Sind das normale Arbeitszeiten in einer Altenpflegeausbildung?

    Ich habe mich für kurzem für eine Ausbildung in diesem Bereich entschieden, da deutlich Personalmangel herrscht und man gute Chancen für die Zukunft hat. Nun stelle ich mir aber die Frage, ob die Arbeitszeiten in der Ausbildung so wirklich rechtens sind...


    Ich arbeite 7,5h / Tag im Altenheim (Arbeitszeit sind 7,5h sowohl bei Frühdienst als auch Spätdienst) und das 12 Tage am Stück und habe dann lediglich die 2 Mindesttage (1 Wochenende) frei. Es schlaucht schon ziemlich und ich frage mich, ob das wirklich rechtens ist, weil ich auch noch an den Schulwochenenden arbeiten muss. Das heißt, dass ich in den Blöcken auch jedes 2. Wochenende im Altenheim arbeiten muss.


    Ich hoffe, dass mir jemand helfen kann. :) Vielen Dank für eure Antworten!

  • 37 Antworten

    Hallo,


    das ist NICHT normal.
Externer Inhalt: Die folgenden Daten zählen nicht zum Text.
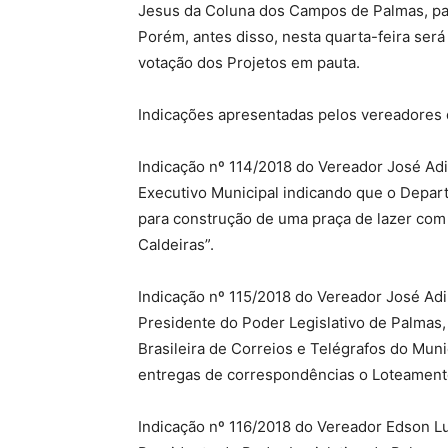
Jesus da Coluna dos Campos de Palmas, pad
Porém, antes disso, nesta quarta-feira será
votação dos Projetos em pauta.
Indicações apresentadas pelos vereadores 
Indicação nº 114/2018 do Vereador José Adil
Executivo Municipal indicando que o Depar
para construção de uma praça de lazer com
Caldeiras”.
Indicação nº 115/2018 do Vereador José Adi
Presidente do Poder Legislativo de Palmas, 
Brasileira de Correios e Telégrafos do Mun
entregas de correspondências o Loteamento
Indicação nº 116/2018 do Vereador Edson Lu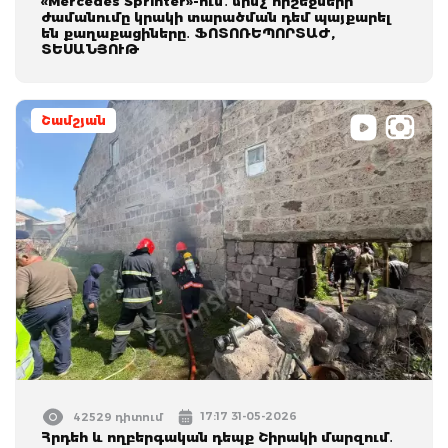
«Mercedes Sprinter»-ում․ մինչ հրշեջների
ժամանումը կրակի տարածման դեմ պայքարել
են քաղաքացիները․ ՖՈՏՈՌԵՊՈՐՏԱԺ,
ՏԵՍԱՆՅՈՒԹ
Շամշյան
17:17 31-05-2026
42529 դիտում
Հրդեհ և ողբերգական դեպք Շիրակի մարզում․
Lass mich raten: Du arbeitest entweder in einer privaten Einrichtung oder bei der


    Caritas??


    Ich selber bin Praxisanleiter und bei uns arbeitet man 7,7 Std. pro Tag, und maximal 6 bis 7 Tage am


    Stück, meistens weniger. Das ist nur Dienstplaneinteilungssache!!


    Müsst nur ihr Lehrlinge bei euch so lange durcharbeiten, oder alle anderen auch?


    Kann natürlich auch sein, dass der Arbeitgeber einfach nur am Personal sparen will...


    ...das gibts öfter! :(v


    Der Pflegeschlüssel würde mich mal interessieren! D.h. wieviele Bewohner sind in deinem Bereich?


    Welche Pflegestufen haben sie? Wieviele Mitarbeiter gibts auf der Station? Wer arbeitet wieviele


    Prozent? Welchen Pflegeschlüssel hat der Betreiber verhandelt?

    Scheint so relativ normal zu sein wenn man Google befragt. Allerdings kann ich dir versichern das sich die Überstunden nach und nach mit einschleichen werden. Und die bekommt man in der Altenpflege in der Regel niemals bezahlt, bist dann quasi eine schöne billige Arbeitskraft.


    Ich würde heute keinem mehr raten sich zum Altenpfleger ausbilden zu lassen.

    Also es ist ein privates Heim mit 2 Stationen. Pro Station haben wir 25 Bewohner und noch einen kleinen Bereich mit betreutem Wohnen wo nochmal 12 Bewohner zu finden sind.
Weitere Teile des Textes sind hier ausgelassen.